Upload a relatively big excel in Django and improve the write speed (Postgresql)

103 Views Asked by At

I am uploading a 4000 row excel in Django (I'm using django-excel as an external plugin), which is taking around 17 seconds. This sounds very low in comparison to a normal POSTGRESQL write qps (queries per second) expected to be about 600-700.To maintain data integrity and to add a specific column, I need to do entry of one row at a time. Following is the code I am using currently.

def import_student(request):
    this_tenant=request.user.tenant
    if request.method == "POST":
        form = UploadFileForm(request.POST,
                          request.FILES)
        batch_selected=Batch.objects.for_tenant(this_tenant).get(id=1)
        def choice_func(row):
            choice_func.counter+=1
            data=student_validate(row, this_tenant,     choice_func.counter, batch_selected)
            return data

        choice_func.counter=0

        if form.is_valid():
            with transaction.atomic():
                try:
                    request.FILES['file'].save_to_database(
                        model=Student,
                        initializer=choice_func,
                        mapdict=['first_name', 'last_name', 'dob','gender','blood_group', 'contact', 'email_id', \
'local_id','address_line_1','address_line_2','state','pincode','batch','key', 'slug', 'tenant','user'])
                    return redirect('student:student_list')
                except:
                    transaction.rollback()
                    return HttpResponse("Failed")
        else:
            return HttpResponseBadRequest()
    else:
        form = UploadFileForm()
    return render(request,'upload_form.html',{'form': form})

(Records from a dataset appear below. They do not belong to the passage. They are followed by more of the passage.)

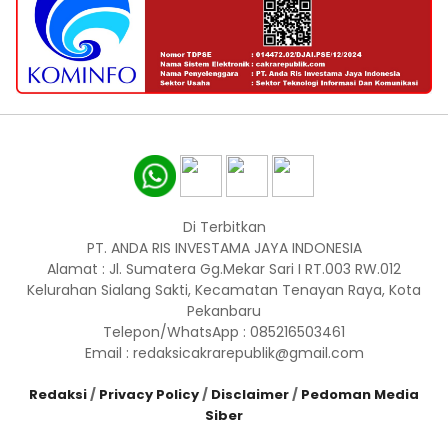
Di Terbitkan
PT. ANDA RIS INVESTAMA JAYA INDONESIA
Alamat : Jl. Sumatera Gg.Mekar Sari I RT.003 RW.012
Kelurahan Sialang Sakti, Kecamatan Tenayan Raya, Kota
Pekanbaru
Telepon/WhatsApp : 085216503461
Email : redaksicakrarepublik@gmail.com
Redaksi
/
Privacy Policy
/
Disclaimer
/
Pedoman Media
Siber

And the student validate function is as follows:

def student_validate(row, this_tenant, counter, batch):
    data="st"
    today=dt.date.today()
    today_string=today.strftime('%y%m%d')
    next_student_number='{0:03d}'.format(counter)
    last_student=Student.objects.filter(tenant=this_tenant).\
            filter(key__contains=today_string).order_by('key').last()
    if last_student:
        last_student_number=int(last_student.key[8:])
        next_student_number='{0:03d}'.format(last_student_number +     counter)
    key=data+str(today_string)+str(next_student_number)
    toslug=str(this_tenant)+" " +str(key)
    slug=slugify(toslug)
    item=None
    row.append(key)
    row.append(slug)
    row.append(this_tenant)
    row[12]=batch
    if (row[0] == None or row[0] == "" or row[1] == None or row[1] == "") :
        transaction.rollback()
        return HttpResponse("There is error in uploaded excel")
    if (row[3] != "M" and row[3] != "F" and row[3] != "O"):
        transaction.rollback()
        return HttpResponse("There is error in uploaded excel")
    if (row [2] != None and row [2] != ""):
        if (type(row [2]) != dt.date):
            transaction.rollback()
            return HttpResponse("There is error in uploaded excel")
    return row

Now, is there a way the write speed (importing an excel with about 4K rows in excel) can be improved?

0

There are 0 best solutions below